Le Gabon durcit les règles d’exploitation et de vente de l’iboga
Le Gabon vient de renforcer son dispositif de régulation de la biodiversité. Désormais, toute activité liée à l’iboga, plante endémique d’Afrique centrale aux vertus psychotropes et thérapeutiques, est soumise à une autorisation préalable des autorités. Libreville encadre ainsi l’accès à cette ressource emblématique, longtemps exploitée sans cadre strict, et dont la valeur économique mondiale ne cesse de croître depuis une décennie.
Une plante stratégique revenue sous contrôle étatique
La Tabernanthe iboga, arbuste des forêts équatoriales du Gabon, occupe une place centrale dans le patrimoine national. Pilier du rite initiatique bwiti, elle attire également l’intérêt de la recherche biomédicale internationale pour ses applications potentielles contre les addictions aux opiacés et à la cocaïne. Cette double dimension, à la fois culturelle et pharmacologique, a attisé la convoitise d’acteurs étrangers, conduisant parfois à une exploitation anarchique des peuplements naturels.
Face à cette situation, le gouvernement gabonais subordonne désormais toute opération sur l’iboga – récolte, transformation, vente ou exportation – à l’obtention d’une autorisation administrative. Cette mesure s’inscrit dans le prolongement des protections instaurées depuis le classement de la plante comme patrimoine culturel national en 2000. Concrètement, aucun acte commercial ne pourra être effectué sans validation des services compétents, sous peine de sanctions.
Souveraineté biologique et lutte contre la biopiraterie
Cette décision répond à une préoccupation de longue date des autorités et de la société civile gabonaise : la captation des profits tirés de la plante par des intérêts étrangers, sans retombées pour les communautés locales ni pour l’État. Depuis plusieurs années, des cliniques européennes et nord-américaines proposent des cures à base d’ibogaïne, l’alcaloïde extrait des racines, à des tarifs élevés. Or, la matière première provient majoritairement des forêts gabonaises, où la cueillette sauvage menace la survie de l’espèce.
En durcissant le cadre juridique, Libreville se donne les moyens de tracer les flux, de fixer des quotas et, à terme, de négocier des contrats d’accès et de partage des avantages conformes au protocole de Nagoya, dont le Gabon est signataire. Cette approche rejoint celle adoptée par d’autres États du bassin du Congo soucieux de protéger leurs ressources génétiques. Toutefois, il reste à dimensionner les capacités de contrôle sur le terrain, dans une zone forestière vaste et difficile d’accès, où le trafic de produits forestiers non ligneux demeure un phénomène documenté.
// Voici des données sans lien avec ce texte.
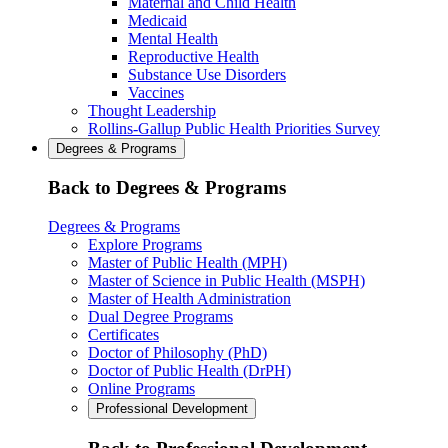
Maternal and Child Health
Medicaid
Mental Health
Reproductive Health
Substance Use Disorders
Vaccines
Thought Leadership
Rollins-Gallup Public Health Priorities Survey
Degrees & Programs
Back to Degrees & Programs
Degrees & Programs
Explore Programs
Master of Public Health (MPH)
Master of Science in Public Health (MSPH)
Master of Health Administration
Dual Degree Programs
Certificates
Doctor of Philosophy (PhD)
Doctor of Public Health (DrPH)
Online Programs
Professional Development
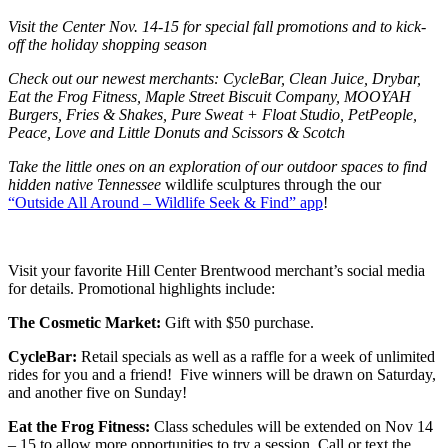
Visit the Center Nov. 14-15 for special fall promotions and to kick-
off the holiday shopping season
Check out our newest merchants: CycleBar, Clean Juice, Drybar,
Eat the Frog Fitness,
Maple Street Biscuit Company, MOOYAH
Burgers, Fries & Shakes, Pure Sweat + Float Studio, PetPeople,
Peace, Love and Little Donuts and Scissors & Scotch
Take the little ones on an exploration of our outdoor spaces to find
hidden native Tennessee
wildlife sculptures through the our
“Outside All Around – Wildlife Seek & Find” app
!
Visit your favorite Hill Center Brentwood merchant’s social media
for details. Promotional highlights include:
The Cosmetic Market:
Gift with $50 purchase.
CycleBar:
Retail specials as well as a raffle for a week of unlimited
rides for you and a friend! Five winners will be drawn on Saturday,
and another five on Sunday!
Eat the Frog Fitness:
Class schedules will be extended on Nov 14
– 15 to allow more opportunities to try a session. Call or text the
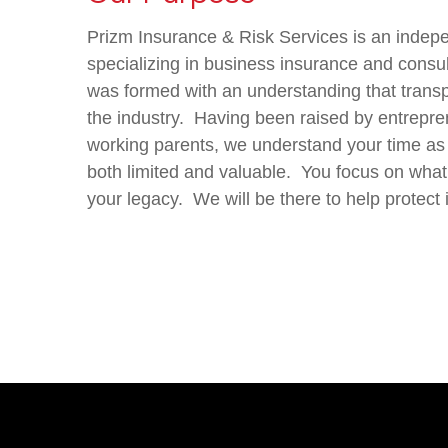
Prizm Insurance & Risk Services is an indep
specializing in business insurance and consu
was formed with an understanding that tran
the industry.
Having been raised by entrepre
working parents, we understand your time as
both limited and valuable. You focus on what
your legacy.
We will be there to help protect i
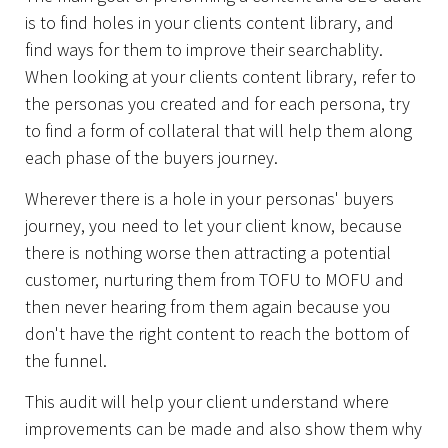
is to find holes in your clients content library, and
find ways for them to improve their searchablity.
When looking at your clients content library, refer to
the personas you created and for each persona, try
to find a form of collateral that will help them along
each phase of the buyers journey.
Wherever there is a hole in your personas' buyers
journey, you need to let your client know, because
there is nothing worse then attracting a potential
customer, nurturing them from TOFU to MOFU and
then never hearing from them again because you
don't have the right content to reach the bottom of
the funnel.
This audit will help your client understand where
improvements can be made and also show them why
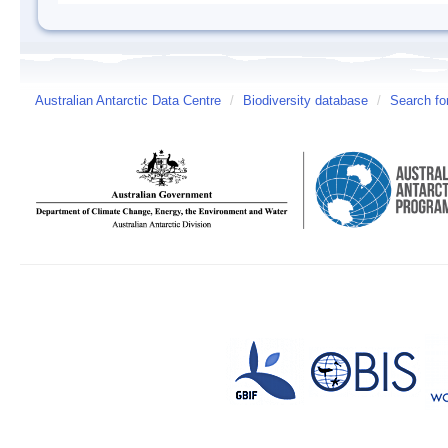
Australian Antarctic Data Centre
/
Biodiversity database
/
Search fo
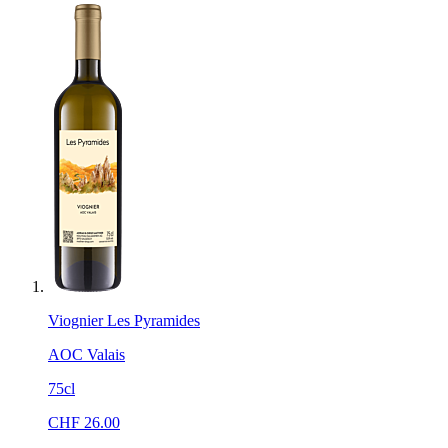
Viognier Les Pyramides
AOC Valais
75cl
CHF
26.00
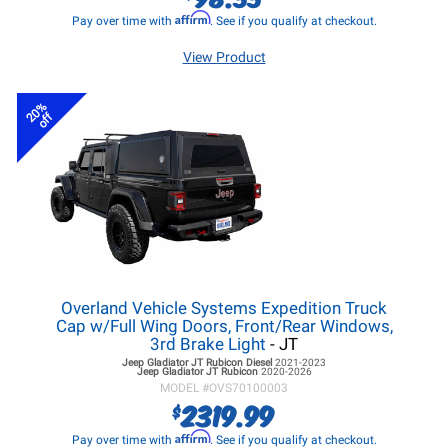
Affirm
Pay over time with
. See if you qualify at checkout.
View Product
20%
off
Overland Vehicle Systems Expedition Truck
Cap w/Full Wing Doors, Front/Rear Windows,
3rd Brake Light
- JT
Jeep Gladiator JT
Rubicon Diesel
2021-2023
Jeep Gladiator JT
Rubicon
2020-2026
MODEL #
OVS70100003
2319.99
$
Affirm
Pay over time with
. See if you qualify at checkout.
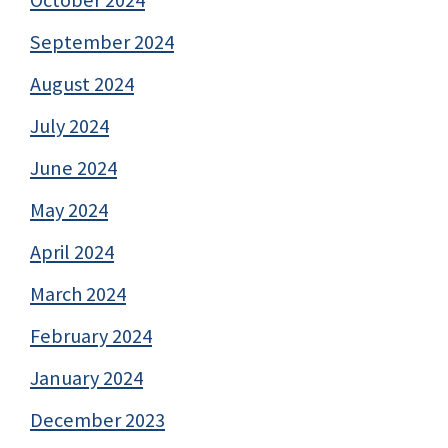
September 2024
August 2024
July 2024
June 2024
May 2024
April 2024
March 2024
February 2024
January 2024
December 2023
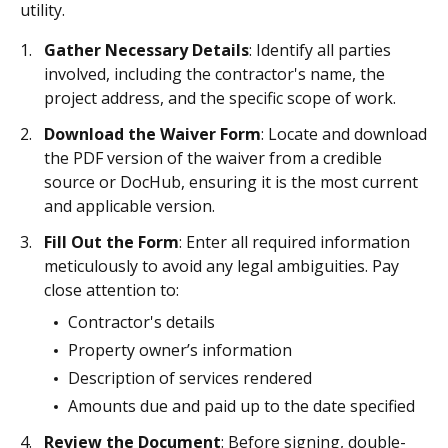
utility.
Gather Necessary Details
: Identify all parties
involved, including the contractor's name, the
project address, and the specific scope of work.
Download the Waiver Form
: Locate and download
the PDF version of the waiver from a credible
source or DocHub, ensuring it is the most current
and applicable version.
Fill Out the Form
: Enter all required information
meticulously to avoid any legal ambiguities. Pay
close attention to:
Contractor's details
Property owner’s information
Description of services rendered
Amounts due and paid up to the date specified
Review the Document
: Before signing, double-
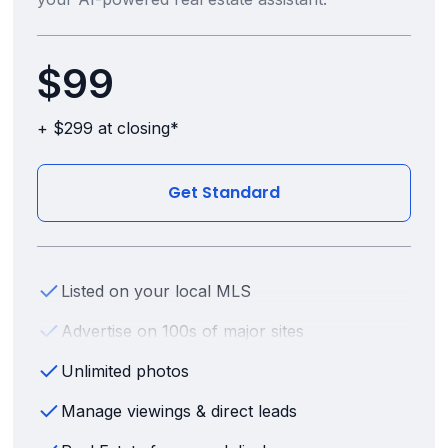
$99
+ $299 at closing*
Get Standard
Listed on your local MLS
Advertise on 100s of major sites
Unlimited photos
Manage viewings & direct leads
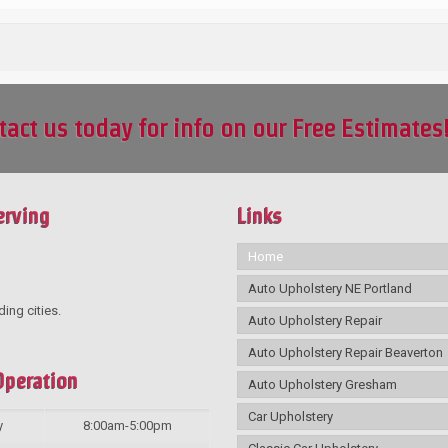
tact us today for info on our Free Estimates
erving
Links
Home
Auto Upholstery NE Portland
ding cities.
Auto Upholstery Repair
Auto Upholstery Repair Beaverton
Operation
Auto Upholstery Gresham
Car Upholstery
y
8:00am-5:00pm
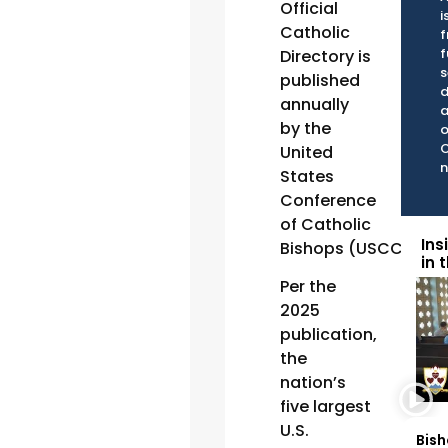
Official
i
Catholic
f
f
Directory is
s
published
d
annually
a
by the
o
C
United
n
States
Conference
of Catholic
Ins
Bishops (USCCB).
in 
Per the
2025
publication,
the
nation’s
five largest
U.S.
Bish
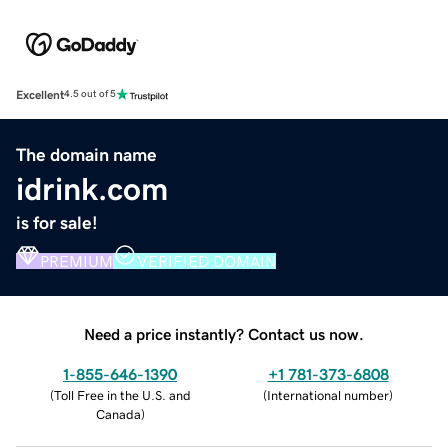
Excellent
4.5 out of 5
The domain name
idrink.com
is for sale!
PREMIUM
VERIFIED DOMAIN
Need a price instantly? Contact us now.
1-855-646-1390
+1 781-373-6808
(
Toll Free in the U.S. and
(
International number
)
Canada
)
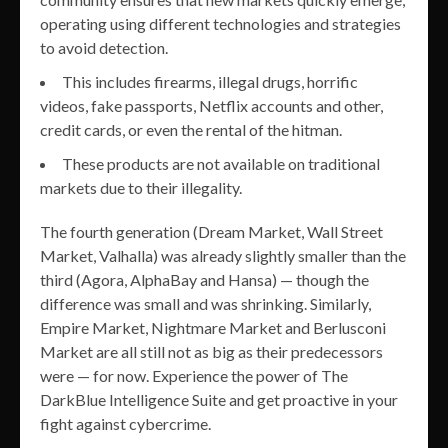
operating using different technologies and strategies
to avoid detection.
This includes firearms, illegal drugs, horrific
videos, fake passports, Netflix accounts and other,
credit cards, or even the rental of the hitman.
These products are not available on traditional
markets due to their illegality.
The fourth generation (Dream Market, Wall Street
Market, Valhalla) was already slightly smaller than the
third (Agora, AlphaBay and Hansa) — though the
difference was small and was shrinking. Similarly,
Empire Market, Nightmare Market and Berlusconi
Market are all still not as big as their predecessors
were — for now. Experience the power of The
DarkBlue Intelligence Suite and get proactive in your
fight against cybercrime.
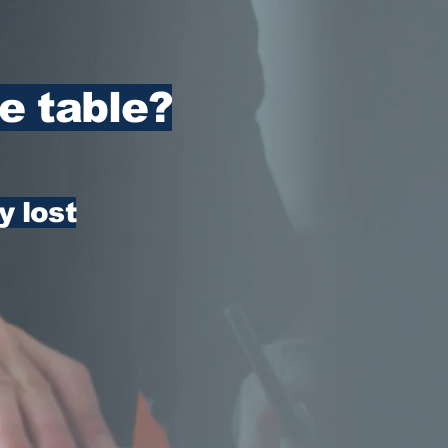
e table?
y lost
Une filière à structurer entre tradition et industrie
Au-delà de l’aspect répressif, ce nouveau cadre ouvre la voie à la structuration d’une véritable filière nationale. Les acteurs concernés – tradipraticiens, coopératives villageoises ou industriels – devront suivre un parcours administratif balisé. L’enjeu pour le pays est double : préserver les peuplements naturels, dont la régénération est lente, tout en captant la valeur ajoutée d’une plante recherchée par la recherche pharmaceutique mondiale.
Plusieurs questions opérationnelles restent en suspens. Quels seront les critères d’éligibilité aux autorisations ? Quel ministère pilotera l’instruction des dossiers ? Quelle place sera réservée aux communautés détentrices des savoirs traditionnels liés au bwiti ? La crédibilité du dispositif dépendra en grande partie de la transparence des procédures et de la capacité de l’administration à arbitrer entre intérêts économiques et impératifs de conservation.
Pour les investisseurs et partenaires internationaux, le message est clair : l’iboga n’est plus une ressource d’accès libre. Le Gabon, qui a multiplié ces dernières années les initiatives de valorisation de son capital naturel – des crédits carbone à la certification forestière – ajoute une nouvelle pierre à sa stratégie de souveraineté écologique. La réussite de cette réforme se mesurera aux moyens humains et techniques que la transition gabonaise consacrera à son application. Le nouveau régime d’autorisation est d’ores et déjà en vigueur.